BonFIRE logo and link to main BonFIRE site

Table Of Contents

Previous topic

BonFIRE Internal DNS

Next topic

Managing Data Storage for Monitoring

This Page

Overview of Monitoring Options in BonFIRE

The monitoring solution offered by BonFIRE is based on the open source monitoring software Zabbix, with the exception of timestamping. The software comprises two major software components: Zabbix server and Zabbix agent. The server is referred to as ‘aggregator’ in BonFIRE, which would be deployed in a separate resource, whilst the agent resides in the deployed resource image (one per resource image).

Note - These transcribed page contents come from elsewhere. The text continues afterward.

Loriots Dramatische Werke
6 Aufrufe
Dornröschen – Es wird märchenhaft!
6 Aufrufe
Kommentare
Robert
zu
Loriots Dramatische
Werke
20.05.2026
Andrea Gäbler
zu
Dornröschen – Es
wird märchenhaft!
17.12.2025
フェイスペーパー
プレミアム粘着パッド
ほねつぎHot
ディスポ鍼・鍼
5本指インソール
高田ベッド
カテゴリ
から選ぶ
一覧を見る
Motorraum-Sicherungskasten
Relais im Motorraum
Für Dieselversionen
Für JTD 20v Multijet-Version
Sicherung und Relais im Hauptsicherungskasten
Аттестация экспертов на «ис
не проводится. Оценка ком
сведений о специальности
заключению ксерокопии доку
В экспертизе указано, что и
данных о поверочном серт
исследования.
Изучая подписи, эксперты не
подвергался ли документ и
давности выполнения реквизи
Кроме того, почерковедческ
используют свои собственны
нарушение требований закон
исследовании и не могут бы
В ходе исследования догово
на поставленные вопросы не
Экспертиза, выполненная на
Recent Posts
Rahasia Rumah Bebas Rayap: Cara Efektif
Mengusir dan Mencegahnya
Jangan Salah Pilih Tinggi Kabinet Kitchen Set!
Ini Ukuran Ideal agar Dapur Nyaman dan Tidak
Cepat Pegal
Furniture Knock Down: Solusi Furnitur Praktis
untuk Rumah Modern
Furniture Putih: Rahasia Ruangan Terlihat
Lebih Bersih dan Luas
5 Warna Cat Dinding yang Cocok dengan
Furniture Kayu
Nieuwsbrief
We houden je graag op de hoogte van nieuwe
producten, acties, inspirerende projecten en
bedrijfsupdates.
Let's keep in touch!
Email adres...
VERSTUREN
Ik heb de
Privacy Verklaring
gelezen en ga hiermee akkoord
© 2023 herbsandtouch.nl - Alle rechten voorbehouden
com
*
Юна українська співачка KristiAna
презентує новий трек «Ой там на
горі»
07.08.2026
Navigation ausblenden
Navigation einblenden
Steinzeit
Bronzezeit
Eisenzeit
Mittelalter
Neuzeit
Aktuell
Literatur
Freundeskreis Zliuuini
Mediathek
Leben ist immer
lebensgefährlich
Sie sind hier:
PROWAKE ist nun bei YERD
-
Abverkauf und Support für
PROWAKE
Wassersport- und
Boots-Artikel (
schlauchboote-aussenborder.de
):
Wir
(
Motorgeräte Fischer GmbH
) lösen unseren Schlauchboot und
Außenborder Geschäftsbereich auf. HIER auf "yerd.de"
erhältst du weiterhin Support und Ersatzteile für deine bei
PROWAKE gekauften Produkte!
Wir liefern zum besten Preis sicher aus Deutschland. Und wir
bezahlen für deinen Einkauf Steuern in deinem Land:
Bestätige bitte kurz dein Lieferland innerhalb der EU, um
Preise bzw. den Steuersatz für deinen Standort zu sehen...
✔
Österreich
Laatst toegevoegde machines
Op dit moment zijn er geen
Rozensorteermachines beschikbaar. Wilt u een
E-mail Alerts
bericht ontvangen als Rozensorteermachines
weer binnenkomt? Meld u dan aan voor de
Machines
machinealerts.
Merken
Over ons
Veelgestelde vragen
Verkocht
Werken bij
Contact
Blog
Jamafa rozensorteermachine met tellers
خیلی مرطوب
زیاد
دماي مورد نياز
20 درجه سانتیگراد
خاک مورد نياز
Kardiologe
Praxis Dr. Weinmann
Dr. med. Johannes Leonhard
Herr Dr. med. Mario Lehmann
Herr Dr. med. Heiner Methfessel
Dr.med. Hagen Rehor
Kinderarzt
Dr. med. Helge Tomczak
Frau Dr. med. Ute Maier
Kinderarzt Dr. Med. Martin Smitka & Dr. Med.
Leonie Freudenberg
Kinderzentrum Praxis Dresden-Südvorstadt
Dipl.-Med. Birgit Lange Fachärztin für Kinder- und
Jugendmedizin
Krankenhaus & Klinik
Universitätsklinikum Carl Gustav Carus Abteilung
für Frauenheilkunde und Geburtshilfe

The Zabbix aggregator collects monitoring information reported by the Zabbix agents in a database. The database can be stored either inside the aggregator image or stored into an external storage resource that is attached to the aggregator as an additional, external disk.

BonFIRE monitoring System enables experimenters to store monitoring data in a flexible way. The data storage size can be offered on-demand, and thus, the experimenter can get the desired storage size. Furthermore, depending on the experiment setup, monitoring data is not only available while experimenting but can even be maintained persistent after the deletion or the expiration of the experiment.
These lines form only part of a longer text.